John Ibbitson (The Globe and Mail) on how Prime Minister Justin Trudeau is partly to blame for the Alberta Premier Danielle Smith’s sovereignty act: “Liberal Prime Minister Pierre Trudeau had gone through three elections, eight years of governing and endless futile efforts to reform Canada’s constitution when, for his sins, Quebec voters brought René Léveque’s sovereigntist Parti Québécois to power in 1976. His son Justin – after seven years, three elections and endless fights over how best to combat global warming – faces a similar (though lesser) challenge with Alberta Premier Danielle Smith’s quasi-separatist Bill 1. Yesterday’s Trudeau ultimately frustrated Mr. Lévesque’s dream of sovereignty and brought the constitution home. Today’s Trudeau will cross his fingers and hope that Rachel Notley’s NDP return to power in Alberta after the May 29 provincial election, making Bill 1 go away.”
Gary Mason (The Globe and Mail) on how Albertans are being played for fools by their own government: “Now it is clear. The Alberta Sovereignty within a United Canada Act was a Trojan horse, one carrying a frightening plan to give the provincial government unbridled powers that strike at the heart of our democratic ideals. It seems like something conjured up by those running the worst kind of banana republic. It shouldn’t take long for those living in Alberta to fully understand what is happening to their province. It is now being led by someone who did not seek a mandate from all of its citizens, but rather landed in her position thanks to a minuscule sub-segment of the population who elected her leader of the United Conservative Party.”

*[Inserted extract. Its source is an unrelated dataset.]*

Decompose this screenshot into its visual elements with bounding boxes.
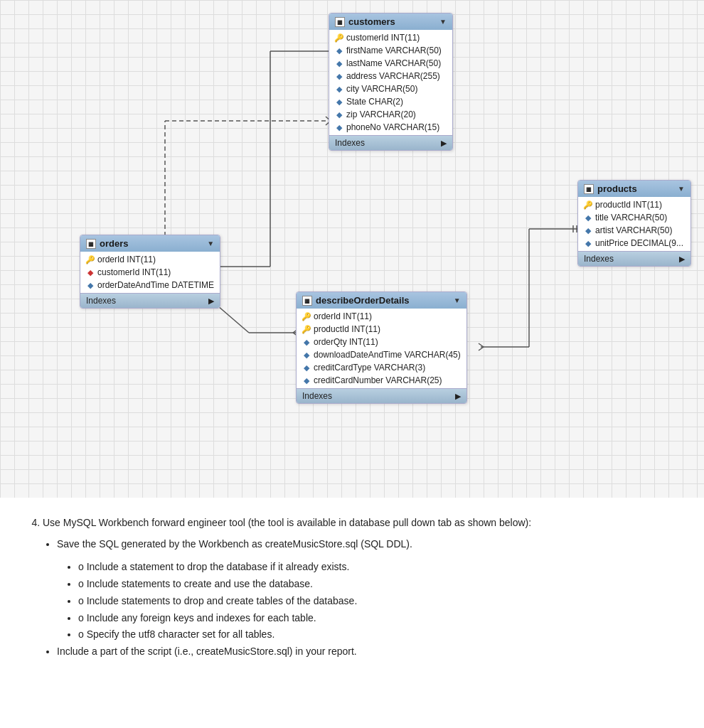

Robyn Urback (The Globe and Mail) on how assisted death shouldn’t be the fastest ‘treatment’ option for people with mental illness: “As of March of next year, however, there will be a faster, easier option for those looking for relief from their suffering. When the sunset clause expires on the exclusion of mental illness as the sole underlying condition for medical assistance in dying (MAID), the state will essentially be offering those desperate for help a rather perverted, disturbing choice: You can wait a year or more for access to treatment, or the state will help you die in as little as 90 days.”

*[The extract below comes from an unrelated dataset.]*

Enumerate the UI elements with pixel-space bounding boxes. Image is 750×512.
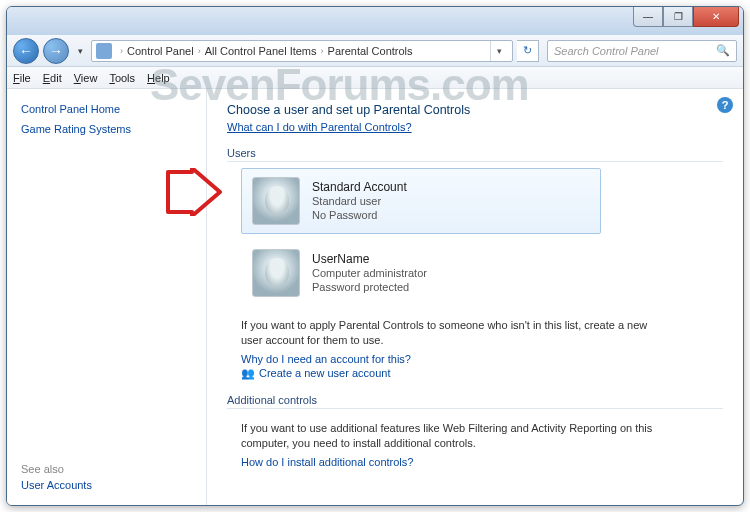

Rob Shaw (Business in Vancouver) on the “compelling and growing political case” for British Columbia’s new premier, David Eby, to call a snap election: “Eby has one of the biggest blank cheques in front of him of any premier in at least two decades. But it has to be spent in the next four months, or by law it will automatically go to debt repayment – a situation that caused the NDP to get lambasted by critics last fiscal year when $1.3-billion went unspent at a time of various crises. A four-month spending spree is the perfect catapult into a mid-2023 snap election. The Eby government would by then be riding high in the polls, having thrown money at every imaginable problem. The new premier would also have a much larger public profile, stemming from the blitz of cheque ceremonies and ribbon-cuttings across key swing ridings.”